--- Extracted material ---

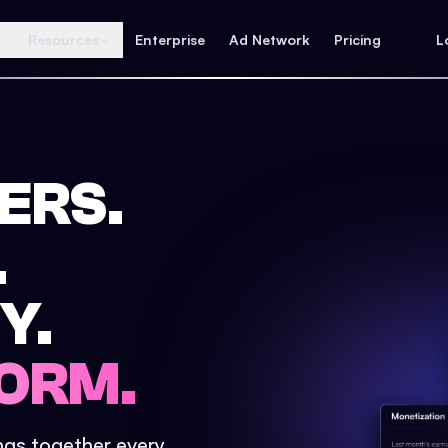
Resources
Enterprise
Ad Network
Pricing
L
ERS.
.
Y.
ORM.
ings together every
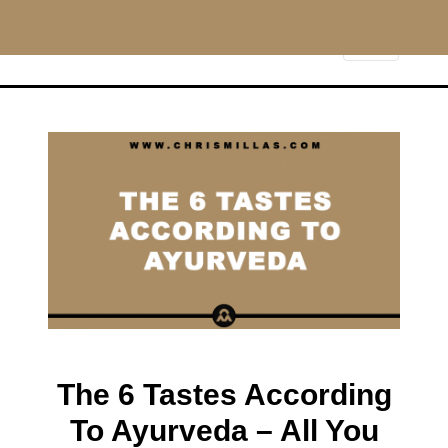
CHRISMILLAS.COM
Main Navigation
The 6 Tastes According
To Ayurveda – All You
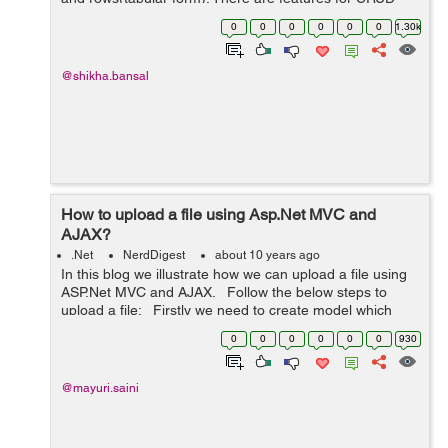
operations in gridview, User can perform
0
0
0
0
0
0
1.30k
edit,update,delete operations with the...
@shikha.bansal
How to upload a file using Asp.Net MVC and
AJAX?
.Net
NerdDigest
about 10 years ago
In this blog we illustrate how we can upload a file using
ASP.Net MVC and AJAX. Follow the below steps to
upload a file: Firstly we need to create model which
contains the properties such as name, length and type
0
0
0
0
0
0
930
o...
@mayuri.saini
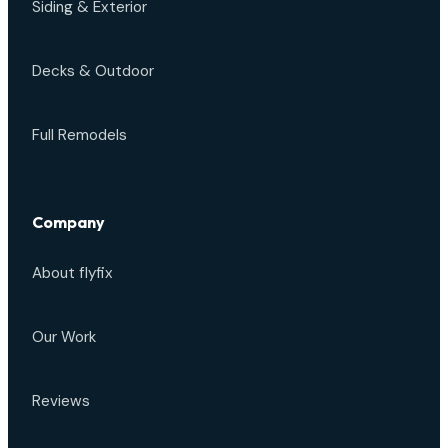
Siding & Exterior
Decks & Outdoor
Full Remodels
Company
About flyfix
Our Work
Reviews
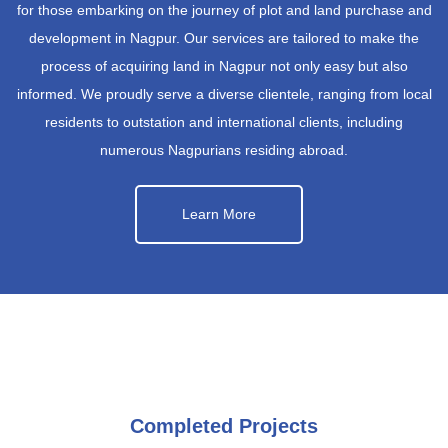
for those embarking on the journey of plot and land purchase and
development in Nagpur. Our services are tailored to make the
process of acquiring land in Nagpur not only easy but also
informed. We proudly serve a diverse clientele, ranging from local
residents to outstation and international clients, including
numerous Nagpurians residing abroad.
Learn More
Completed Projects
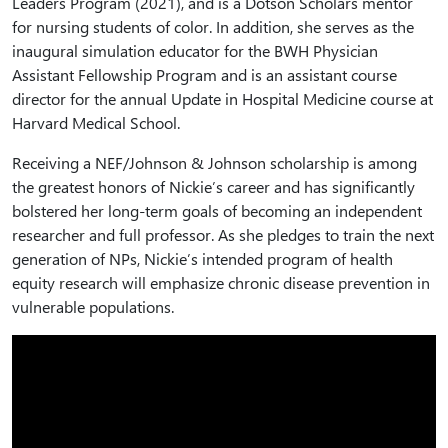
Leaders Program (2021), and is a Dotson Scholars mentor
for nursing students of color. In addition, she serves as the
inaugural simulation educator for the BWH Physician
Assistant Fellowship Program and is an assistant course
director for the annual Update in Hospital Medicine course at
Harvard Medical School.
Receiving a NEF/Johnson & Johnson scholarship is among
the greatest honors of Nickie’s career and has significantly
bolstered her long-term goals of becoming an independent
researcher and full professor. As she pledges to train the next
generation of NPs, Nickie’s intended program of health
equity research will emphasize chronic disease prevention in
vulnerable populations.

---

The task =
Write out exactly each line of the entries, starting at the one containing "the greatest honors" and finishing with the last line.

Result =
the greatest honors of Nickie’s career and has significantly
bolstered her long-term goals of becoming an independent
researcher and full professor. As she pledges to train the next
generation of NPs, Nickie’s intended program of health
equity research will emphasize chronic disease prevention in
vulnerable populations.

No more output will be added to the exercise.